> [PROBLEM]: Every line below should be set down exactly as it appears.

[Saved entries]
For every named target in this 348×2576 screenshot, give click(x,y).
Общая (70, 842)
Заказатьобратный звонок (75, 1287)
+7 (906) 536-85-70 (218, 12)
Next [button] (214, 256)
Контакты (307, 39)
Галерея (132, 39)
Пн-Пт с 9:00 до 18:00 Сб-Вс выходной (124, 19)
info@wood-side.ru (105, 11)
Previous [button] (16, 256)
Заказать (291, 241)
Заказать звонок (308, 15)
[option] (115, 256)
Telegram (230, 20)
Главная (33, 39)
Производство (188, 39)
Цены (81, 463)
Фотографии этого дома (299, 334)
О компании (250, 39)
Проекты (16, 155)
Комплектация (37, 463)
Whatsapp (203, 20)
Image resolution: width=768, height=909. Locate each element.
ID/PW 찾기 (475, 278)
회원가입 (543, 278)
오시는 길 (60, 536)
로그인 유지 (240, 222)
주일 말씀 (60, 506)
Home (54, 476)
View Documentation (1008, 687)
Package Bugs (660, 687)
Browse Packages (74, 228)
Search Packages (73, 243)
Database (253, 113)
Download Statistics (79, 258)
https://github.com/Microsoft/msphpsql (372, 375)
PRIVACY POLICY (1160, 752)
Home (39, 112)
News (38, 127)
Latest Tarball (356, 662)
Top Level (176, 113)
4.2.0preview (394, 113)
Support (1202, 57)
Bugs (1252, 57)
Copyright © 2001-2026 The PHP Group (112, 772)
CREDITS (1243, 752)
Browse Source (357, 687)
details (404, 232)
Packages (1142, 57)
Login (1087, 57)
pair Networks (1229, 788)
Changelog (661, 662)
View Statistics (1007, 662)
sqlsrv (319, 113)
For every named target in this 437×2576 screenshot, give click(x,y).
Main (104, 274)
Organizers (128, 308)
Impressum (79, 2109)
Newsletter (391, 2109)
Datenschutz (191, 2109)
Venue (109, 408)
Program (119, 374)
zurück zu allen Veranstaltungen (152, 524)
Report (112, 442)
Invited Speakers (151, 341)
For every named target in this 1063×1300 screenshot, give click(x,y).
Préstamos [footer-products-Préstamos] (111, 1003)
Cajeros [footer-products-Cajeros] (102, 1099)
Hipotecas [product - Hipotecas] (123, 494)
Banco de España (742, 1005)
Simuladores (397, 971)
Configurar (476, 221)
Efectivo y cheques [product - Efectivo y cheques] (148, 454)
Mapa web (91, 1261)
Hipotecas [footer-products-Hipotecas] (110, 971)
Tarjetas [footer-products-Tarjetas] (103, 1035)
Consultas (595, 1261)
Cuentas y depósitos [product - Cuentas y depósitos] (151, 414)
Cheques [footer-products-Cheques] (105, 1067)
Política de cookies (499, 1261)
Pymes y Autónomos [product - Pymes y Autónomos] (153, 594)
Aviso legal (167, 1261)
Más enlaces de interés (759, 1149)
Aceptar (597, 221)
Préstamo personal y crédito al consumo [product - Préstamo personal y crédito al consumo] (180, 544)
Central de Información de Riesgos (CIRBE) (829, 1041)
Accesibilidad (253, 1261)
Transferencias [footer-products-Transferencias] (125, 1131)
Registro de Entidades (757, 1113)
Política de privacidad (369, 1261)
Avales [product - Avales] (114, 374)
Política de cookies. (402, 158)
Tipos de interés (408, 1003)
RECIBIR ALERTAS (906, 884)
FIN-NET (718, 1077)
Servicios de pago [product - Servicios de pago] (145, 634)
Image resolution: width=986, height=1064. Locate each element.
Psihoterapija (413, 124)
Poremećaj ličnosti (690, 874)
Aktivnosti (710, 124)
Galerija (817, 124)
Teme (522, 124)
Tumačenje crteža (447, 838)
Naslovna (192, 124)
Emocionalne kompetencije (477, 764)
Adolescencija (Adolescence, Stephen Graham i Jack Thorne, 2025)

> [OUTPUT BELOW]:
For every named target in this 348×2576 screenshot, give click(x,y).
Общая (70, 842)
Заказатьобратный звонок (75, 1287)
+7 (906) 536-85-70 (218, 12)
Next [button] (214, 256)
Контакты (307, 39)
Галерея (132, 39)
Пн-Пт с 9:00 до 18:00 Сб-Вс выходной (124, 19)
info@wood-side.ru (105, 11)
Previous [button] (16, 256)
Заказать (291, 241)
Заказать звонок (308, 15)
[option] (115, 256)
Telegram (230, 20)
Главная (33, 39)
Производство (188, 39)
Цены (81, 463)
Фотографии этого дома (299, 334)
О компании (250, 39)
Проекты (16, 155)
Комплектация (37, 463)
Whatsapp (203, 20)
Image resolution: width=768, height=909. Locate each element.
ID/PW 찾기 (475, 278)
회원가입 (543, 278)
오시는 길 (60, 536)
로그인 유지 (240, 222)
주일 말씀 (60, 506)
Home (54, 476)
View Documentation (1008, 687)
Package Bugs (660, 687)
Browse Packages (74, 228)
Search Packages (73, 243)
Database (253, 113)
Download Statistics (79, 258)
https://github.com/Microsoft/msphpsql (372, 375)
PRIVACY POLICY (1160, 752)
Home (39, 112)
News (38, 127)
Latest Tarball (356, 662)
Top Level (176, 113)
4.2.0preview (394, 113)
Support (1202, 57)
Bugs (1252, 57)
Copyright © 2001-2026 The PHP Group (112, 772)
CREDITS (1243, 752)
Browse Source (357, 687)
details (404, 232)
Packages (1142, 57)
Login (1087, 57)
pair Networks (1229, 788)
Changelog (661, 662)
View Statistics (1007, 662)
sqlsrv (319, 113)
For every named target in this 437×2576 screenshot, give click(x,y).
Main (104, 274)
Organizers (128, 308)
Impressum (79, 2109)
Newsletter (391, 2109)
Datenschutz (191, 2109)
Venue (109, 408)
Program (119, 374)
zurück zu allen Veranstaltungen (152, 524)
Report (112, 442)
Invited Speakers (151, 341)
For every named target in this 1063×1300 screenshot, give click(x,y).
Préstamos [footer-products-Préstamos] (111, 1003)
Cajeros [footer-products-Cajeros] (102, 1099)
Hipotecas [product - Hipotecas] (123, 494)
Banco de España (742, 1005)
Simuladores (397, 971)
Configurar (476, 221)
Efectivo y cheques [product - Efectivo y cheques] (148, 454)
Mapa web (91, 1261)
Hipotecas [footer-products-Hipotecas] (110, 971)
Tarjetas [footer-products-Tarjetas] (103, 1035)
Consultas (595, 1261)
Cuentas y depósitos [product - Cuentas y depósitos] (151, 414)
Cheques [footer-products-Cheques] (105, 1067)
Política de cookies (499, 1261)
Pymes y Autónomos [product - Pymes y Autónomos] (153, 594)
Aviso legal (167, 1261)
Más enlaces de interés (759, 1149)
Aceptar (597, 221)
Préstamo personal y crédito al consumo [product - Préstamo personal y crédito al consumo] (180, 544)
Central de Información de Riesgos (CIRBE) (829, 1041)
Accesibilidad (253, 1261)
Transferencias [footer-products-Transferencias] (125, 1131)
Registro de Entidades (757, 1113)
Política de privacidad (369, 1261)
Avales [product - Avales] (114, 374)
Política de cookies. (402, 158)
Tipos de interés (408, 1003)
RECIBIR ALERTAS (906, 884)
FIN-NET (718, 1077)
Servicios de pago [product - Servicios de pago] (145, 634)
Image resolution: width=986, height=1064. Locate each element.
Psihoterapija (413, 124)
Poremećaj ličnosti (690, 874)
Aktivnosti (710, 124)
Galerija (817, 124)
Teme (522, 124)
Tumačenje crteža (447, 838)
Naslovna (192, 124)
Emocionalne kompetencije (477, 764)
Adolescencija (Adolescence, Stephen Graham i Jack Thorne, 2025)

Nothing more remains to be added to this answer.